For instance, a teacher might complement the reading of Dante’s Inferno with Tennyson’s poem “Ulysses.” Dante places the ancient hero Ulysses into the eighth circle of hell. A fraudulent counselor of war, deception, and exploration beyond the bounds of God’s law, Ulysses suffers eternal encasement in flame. But Tennyson’s poem, great in its own right, calls Dante’s judgment into question. The tension between these two poems—one epic, one lyrical—gets at the very question of the meaning of life. Dante sees life as a communitarian and Tennyson as an individualist. Each has his Ulysses suffer regret, but for opposite reasons. Wrapped in tongues of flames, Dante’s Ulysses regrets voyaging to the edge of the world instead of returning home. Tennyson’s Ulysses picks up the story where Dante left off, but years later. Now, an aged Ulysses regrets having returned home and is about to set off again for one final, glorious adventure.
In hell, Dante’s Ulysses has come to see the wisdom of loyalty, which he opposes to the “lust to experience” that in life had dominated him:
Not fondness for my son, nor reverence
For my aged father, nor Penelope’s claim
To the joys of love, could drive out of my mind
The lust to experience the far-flung world
And the failings and felicities of mankind.
Inferno, XXIV. 89-93
Son, father, wife. Future, past, present. These are the ties that, in Dante’s imagination, should bind Ulysses to home. Or as the American philosopher of loyalty, Josiah Royce, puts it, “Unless you can find some sort of loyalty, you cannot find unity and peace in your active living.”
In Tennyson’s poem, by contrast, Ulysses’s wife and son appear more as problems and solutions than as his world entire. His father is not even mentioned. Relationships are instrumental to the greater purpose of self-expression. This Ulysses is our man, a hero more palatable to American individualism:
I am a part of all that I have met;
Yet all experience is an arch wherethro’
Gleams that untravell’d world whose margin fades
For even and forever when I move.
Tennyson’s retelling attempts to stir us to join in the spirit of Ulysses, to undertake a glorious adventure one last time in defiance of retirement and death.

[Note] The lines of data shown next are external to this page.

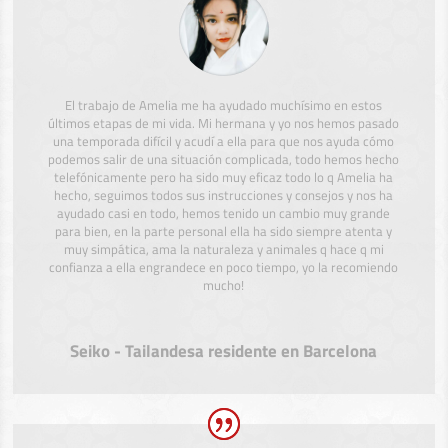
El trabajo de Amelia me ha ayudado muchísimo en estos
últimos etapas de mi vida. Mi hermana y yo nos hemos pasado
una temporada difícil y acudí a ella para que nos ayuda cómo
podemos salir de una situación complicada, todo hemos hecho
telefónicamente pero ha sido muy eficaz todo lo q Amelia ha
hecho, seguimos todos sus instrucciones y consejos y nos ha
ayudado casi en todo, hemos tenido un cambio muy grande
para bien, en la parte personal ella ha sido siempre atenta y
muy simpática, ama la naturaleza y animales q hace q mi
confianza a ella engrandece en poco tiempo, yo la recomiendo
mucho!
Seiko - Tailandesa residente en Barcelona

Students might take this point-counterpoint in one of two ways. Some, while admiring Tennyson’s heroic reputation, might find that Dante’s overarching moral framework still stands. Other students might conclude that Tennyson, not Dante, speaks more powerfully to them. But one way or the other, Ulysses has been saved from what might have been a perfunctory treatment within Dante’s roughly Aristotelian moral framework. Instead, he has become a riddle, forcing students to puzzle over what kind of hero we want and what kind of meaning of life we believe in. Knowing him as he appears in Tennyson’s heroic, individualistic vision forces them to think more deeply about ‘sins’ like wanderlust, idle curiosity, hubris, faithlessness, and faulty leadership. Their own reading of Ulysses in Dante has been enhanced by Tennyson’s reading.

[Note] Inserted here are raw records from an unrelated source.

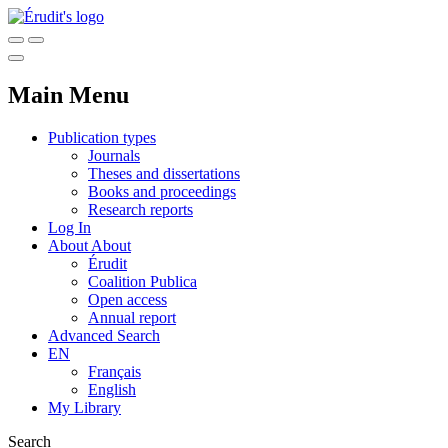
Main Menu
Publication types
Journals
Theses and dissertations
Books and proceedings
Research reports
Log In
About
About
Érudit
Coalition Publica
Open access
Annual report
Advanced Search
EN
Français
English
My Library
Search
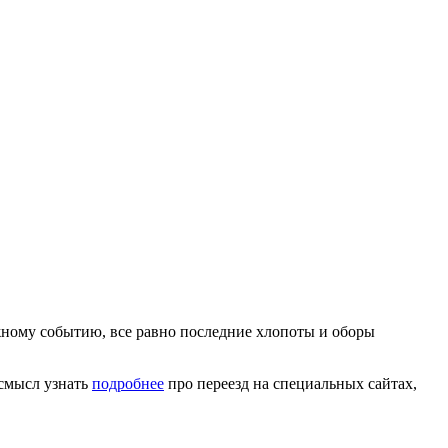
ажному событию, все равно последние хлопоты и оборы
 смысл узнать
подробнее
про переезд на специальных сайтах,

Another example of this method would be to follow up Shakespeare’s Macbeth with Frost’s allusive “Out, Out–.”At Lady Macbeth’s death, Macbeth famously utters:
Tomorrow, and tomorrow, and tomorrow,
Creeps in this petty pace from day to day,
To the last syllable of recorded time;
And all our yesterdays have lighted fools
The way to dusty death. Out, out, brief candle!
Life’s but a walking shadow, a poor player,
That struts and frets his hour upon the stage,
And then is heard no more. It is a tale
Told by an idiot, full of sound and fury,
For all the nihilism of this sentiment, Shakespeare’s Macbeth is a moral story. Macbeth deserved the sound and fury of his tragic end. His despair was a natural consequence of his overstepping the ground he walked on. He murdered his king, guest, and benefactor—an act of naked ambition that left mere fear and loathing in its wake. Triumphant or not, Macbeth no longer has anything to live for. “Out, out brief candle!”

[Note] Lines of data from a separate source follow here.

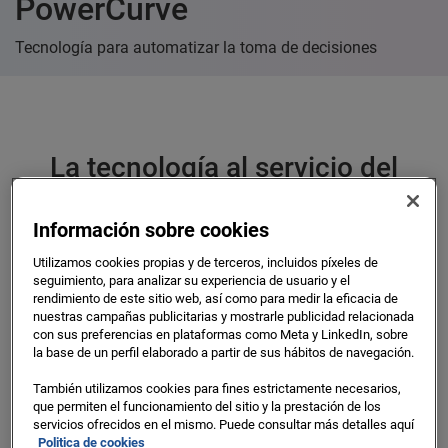
PowerCurve
Tecnología para automatizar la toma de decisiones
La tecnología al servicio del
riesgo de crédito
Información sobre cookies
Nuestras herramientas de decisión y analítica avanzada
están diseñadas para tomar las mejores decisiones
Utilizamos cookies propias y de terceros, incluidos píxeles de
seguimiento, para analizar su experiencia de usuario y el
teniendo en cuenta toda información necesaria en
rendimiento de este sitio web, así como para medir la eficacia de
cualquier momento del clico de vida de los clientes. Las
nuestras campañas publicitarias y mostrarle publicidad relacionada
mejores practicas y el aprendizaje adquirido a lo largo de
con sus preferencias en plataformas como Meta y LinkedIn, sobre
la base de un perfil elaborado a partir de sus hábitos de navegación.
los diversos proyectos desarrollados, se han incorporado a
nuestras plataformas, de tal modo que es posible alcanzar
También utilizamos cookies para fines estrictamente necesarios,
altos niveles de automatización, optimizando las
que permiten el funcionamiento del sitio y la prestación de los
servicios ofrecidos en el mismo. Puede consultar más detalles aquí
decisiones
Politica de cookies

But Frost’s poem that takes its title from this speech sets the absurdity in a different register. In the poem, a young boy dies a truly absurd death. The boy is an innocent victim of a ridiculous, slowly unfolding accident. Frost’s concluding lines twist the dagger. “And they, since they / Were not the one dead, turned to their affairs.” Faced with the brute fact of a little boy killed at a man’s work, there is nothing else to do but to look away and move on. What are we to do with that in the context of Macbeth’s words?
The title of this essay is taken from the Danish philosopher, theologian, and gadfly Søren Kierkegaard. Kierkegaard produced two kinds of writing—those under his own name and those published under a variety of pseudonyms. Sometimes he wrote as himself and sometimes he wrote as Victor Eremita, Constantine Constantius, Johannes Climacus, or another one of the dozen or more pen names he took up. He once referred to his indirect, pseudonymous writing as “thoughts that wound from behind”—in contrast to his direct, signed authorship that challenged readers head-on. Taken together, the interplay between these two very different bodies of work continues to keep readers ethically and existentially engaged.
And actually, this is an apt articulation of the pedagogy I am advocating here. Just when students have settled into a particularly great book as they might to a spectator sport, it can help to catch them off guard from another quarter. The brevity of a poem makes this practicable, and sometimes allusions will invite such intrusions. In both of the cases above, the poems also leave unresolved dilemmas. They are capable of pulling students into the action. They force us to ask, “After the war, would I go with Ulysses or go home?” or “After the funeral, could I return to life as normal or not?” These are the sorts of formative conversations that students remember at the end of the year and revisit as they face difficult decisions—sometimes between incommensurable goods. As Frost might put it, it forces them to see that they too will one day have to recount that “Two paths diverged in a yellow wood.”
Republished with gracious permission from Veritas Journal (May 2019).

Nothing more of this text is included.